Overcoming my own prejudices towards the underpinning story within Okja, the film itself is daring and haunting, depressing and beautiful in all kinds of ways. The title creature, Okja, is a fanciful “pig” creature that feels like a cross between an actual pig and a bulldog, exhibiting puppy-like features with the innocent personality of a toddler. Resolved entirely through CG, Okja is a winning character in her own film, cute and lovable and entirely empathetic: exactly the kind of character we’re attached to because of her inherent innocence. Okja’s plight, that of a meat farm’s byproduct, is horrific if only because we subject many other kinds of animals to that plight every time we order a Big Mac, and Mirando Corp’s shareholder mandate isn’t exactly magnanimous. It’s business, as one character exclaims late in the film, as if justifying human survival against a backdrop of perceived cruelty will resonate with audiences. It probably does. It’s an empty thought bubble, though. A hollow jab at our insatiable desire for meat and sustenance that feels like somebody pointing to a turd on the floor and saying “if only we could stop people shitting on the floor.”
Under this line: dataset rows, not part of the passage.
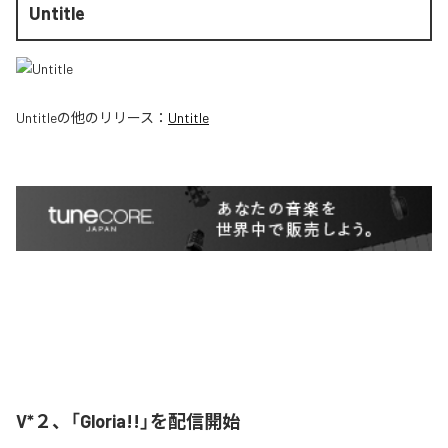
Untitle
Untitle
の他のリリース：
Untitle
V*２、「Gloria!!」を配信開始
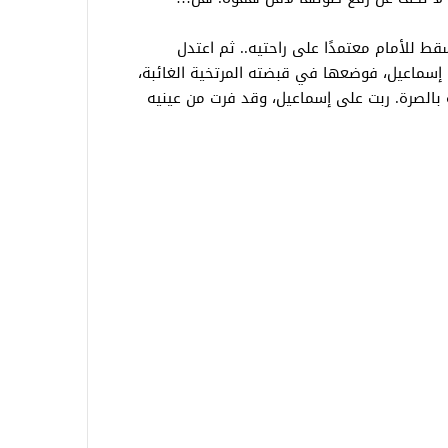
سقط للأمام معتمدًا على راحتيه.. ثم اعتدل
ة إسماعيل، فوضعها في قبضته المرتخية الغائبة،
بالصرة. ربت على إسماعيل، وقد فرت من عينيه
The cast are uniformly good, from Swinton at her unique best, to Jake Gyllenhaal’s off-his-rocker portrayal of the world’s worst television naturalist, to Paul Dano’s surprisingly straight-up ALF leader, right across the board nobody puts a foot wrong. Ahn Seo-hyun’s Mija is affecting for her ability to emote with the barest look, and conveys all manner of things using minimal dialogue. The use of the film’s visual effects are inserted brilliantly into the live-action footage, present without being overt or showy – a real feature of this beautifully lensed film – and the rendering on Okja herself is superb, with only a few moments of “actors touching a digital creature that’s not really there” fake-ness. Regardless of what you think of the film’s central premise, its execution (pardon the pun) is sublime. If you’ve seen Snowpiercer, you’ll have an inkling of how terrific a Bong Joon-ha film can look.
Okja is an adult fairy-story that suckles the teat of animal rights more than I’m comfortable with. It’s a personal thing, I believe, and it coloured the film in a way I didn’t enjoy, and I doubt I’ll be able to re-watch it without grinding down several teeth. That said, there’s a startling beauty within Okja’s bleak outlook, enhanced by wonderful creature design and several enjoyable performances. If you’re an animal lover there’s every chance you’ll ugly-cry your way to the ending of this film, and even if you’re not there’s some real thinking material to be gleaned here. It’s a film with a purpose, moreso than the trailer indicated anyway, and for what it’s worth Bong Joon-ha delivers on that purpose and then some. But it feels a little too much like a lecture, a brimstone sermon with artifice and whimsy inserted to keep at bay the eye-rolling. Spare me. I can see why many (most?) critics found Okja to be brilliant or revelatory. I just couldn’t work past the overt sentimentality of it all.